Static Simulator?

Thread Starter

Jon Chandler

Joined Jun 12, 2008
I have a device using a PIC18F24K22 micro that has worked well for 7+ years at a few dozen locations. One location has reported glitching problems that scramble and lock up the micro. New units installed at this location exhibit the same behavior, so the problem seems to do with the environment where the device is used.

After asking a number of questions and giving the problem some thought, the problem seems to be static discharge. The problematic devices are in an area with a cold, dry climate. Most of the devices are used where it's more rainy and damp, where static discharge would be much less common.

The problem comes to troubleshooting a fix to the issue – how to repeatedly generate static bursts conveniently. The budget to do this is approximately zero.

I'm wondering if a spark ignitor from a gas BBQ might be an adequate simulation? Has anybody tried this? Other suggestions?

Thanks for your comments.


Joined Apr 24, 2011
A long time back I needed to make a test fixture to perform an ESD discharge test per some spec. The model was a capacitor with a series resistor. Charge the cap to 1,500 VDC and let it discharge into the unit under test.
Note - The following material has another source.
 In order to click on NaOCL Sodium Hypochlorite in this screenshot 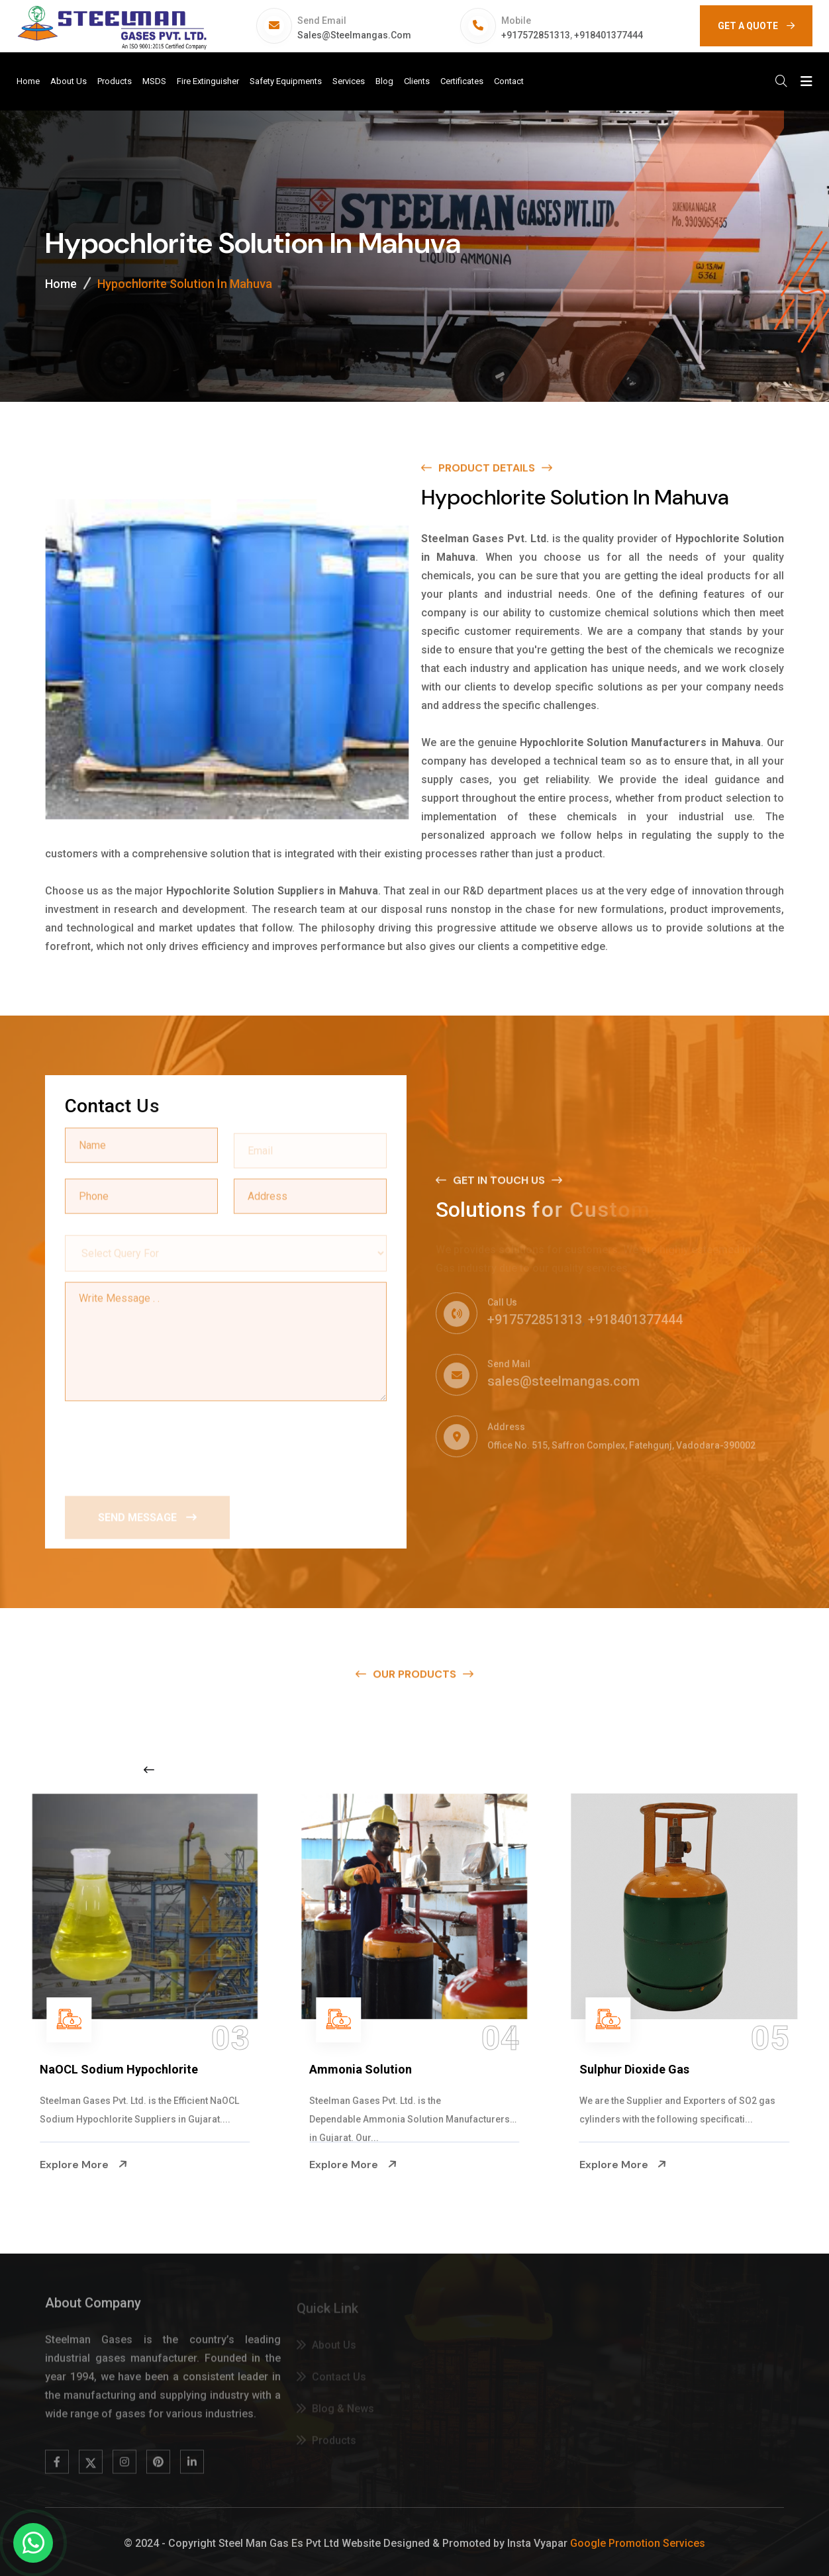, I will do `click(119, 2069)`.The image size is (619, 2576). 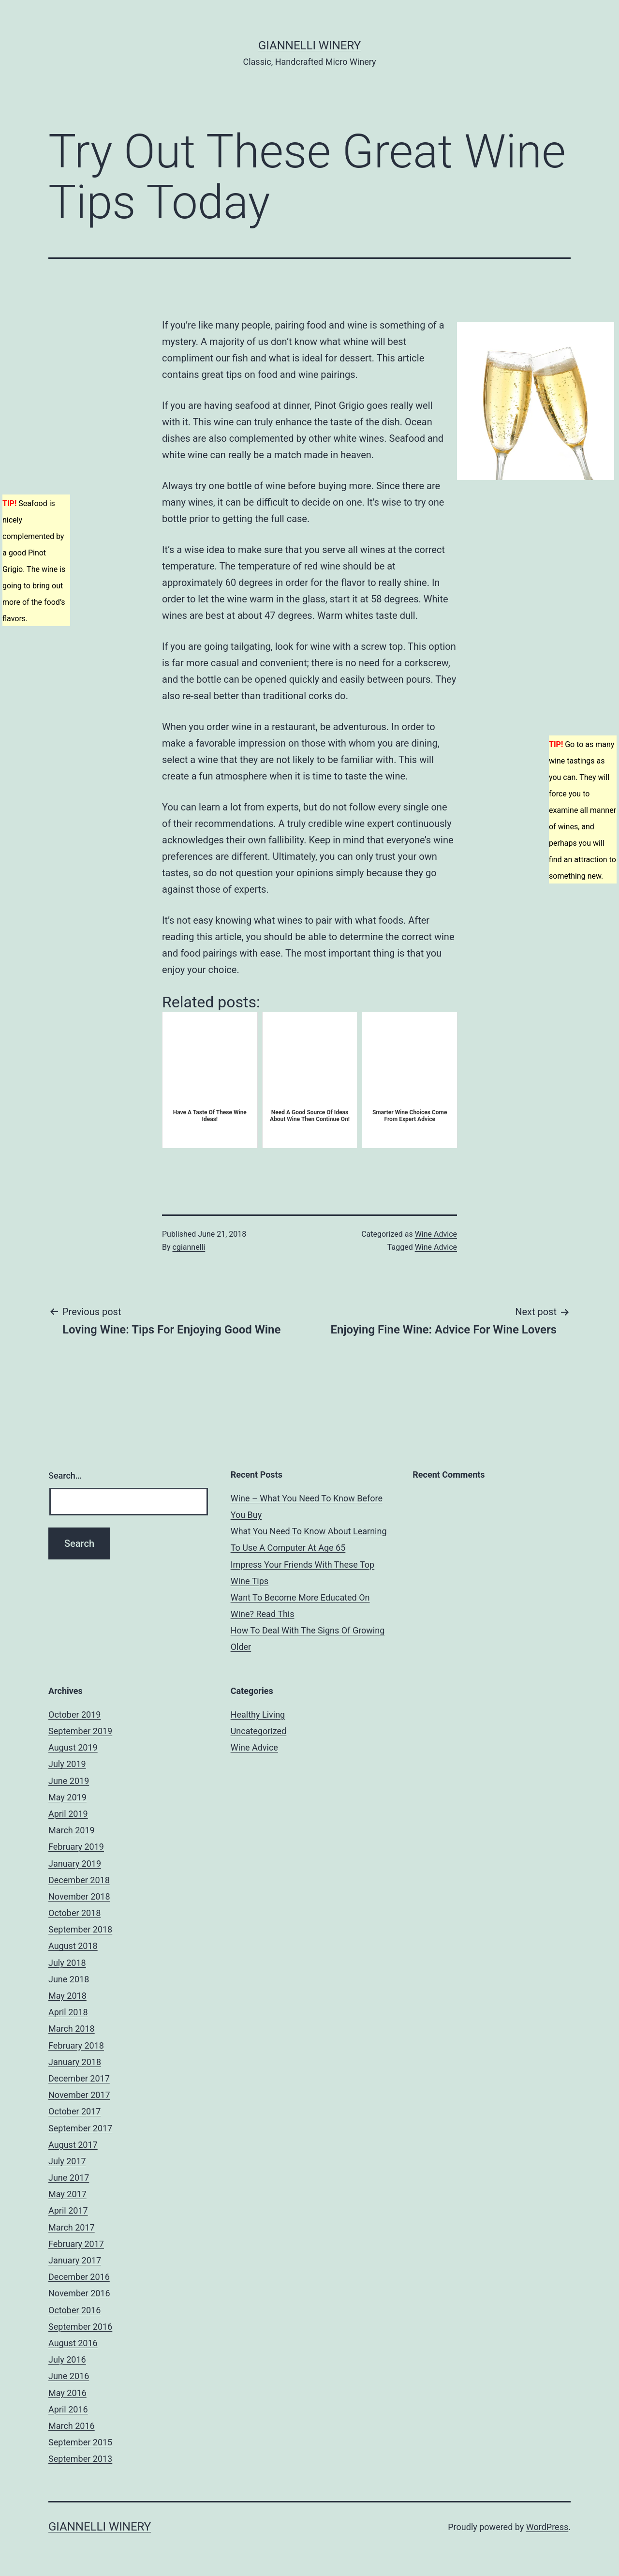 I want to click on Healthy Living, so click(x=258, y=1714).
I was able to source that voltage by using a transistor tester, the kind with the cathode ray tube and a step generator. It could crank up that high.

Sorry I do not remember the cap nor resistor values, and have no memory of what was used as the switch.

Thread Starter

Jon Chandler

Joined Jun 12, 2008
Thanks for the info. That's overkill for what I need. My device glitches when a headset plug touches a jack box about a foot from the device. Since the glitch occurs as soon as the plug touches the jack (as opposed to being inserted into the jack), a static discharge near my device seems the likely cause.


Joined Mar 13, 2020
The problem may be a faulty ground. If there's a spark it could be that the ground line isn't capturing that spark and pulling it to ground. As for generating a spark - I wouldn't recommend a piezo spark generator. Not only do they produce a high voltage they also produce a lot of current. Current that could damage your device.

An ESD (Electro Static Discharge) can be as high as 50,000 volts. And when you get hit with it - you definitely feel it. However, the amount of power associated is so low that it generally causes no harm to the human. Electronics are much more sensitive and a spark voltage as low as 50 volts can harm the most sensitive electronics. The likes of which you would only find on a space satellite or other space borne vehicle. Much of the common electronics world we live in have built in protection against common ESD levels. However, even though generally self protecting - they can still be damaged. Often that damage doesn't result in a full on failure, but rather weakens the circuit so that when under heavy use it fails because of a weakened pathway inside a microchip.

If your micro is scrambling when there's an ESD event - I'd look at grounding of the housing. A Faraday cage is a metal inclosure that prevents static from disturbing the internal electronics and is especially effective when properly grounded. If you're not completely enclosed then ESD can have an affect. Or a wire that is not shielded properly can also bring an ESD event inside the cage.

I wouldn't go about trying to generate ESD to test electronics - ESD is damaging if not deadly to electronics. You could be testing your device into permanent fatal failure. Look into grounding. But grounding is not the be-all, end-all of it either. Spike suppressors and surge suppressors may be needed. Especially in dry climates. I live in a very dry climate. Winter time I HATE filling the gas tank on the car. Get out of the car, touch the door and BAM! 50KVS (Kilo Volts Static) and you jump half way to the back of the vehicle. Just make sure you touch metal before you touch the gas tank or the nozzle. Fuel vapors have been ignited time and again by people who get out of the car, stick the pump in the tank, sit in the car while they fill the tank, get out of the car, touch the nozzle in a vapor rich environment - and wham - - - you have a fireball. It's not cell phones that cause this - it's Nylon Pantyhose or other man made fabrics and car seats with fabric covers - or worse, plastic covers. ESD is not the way to test an electronic circuit.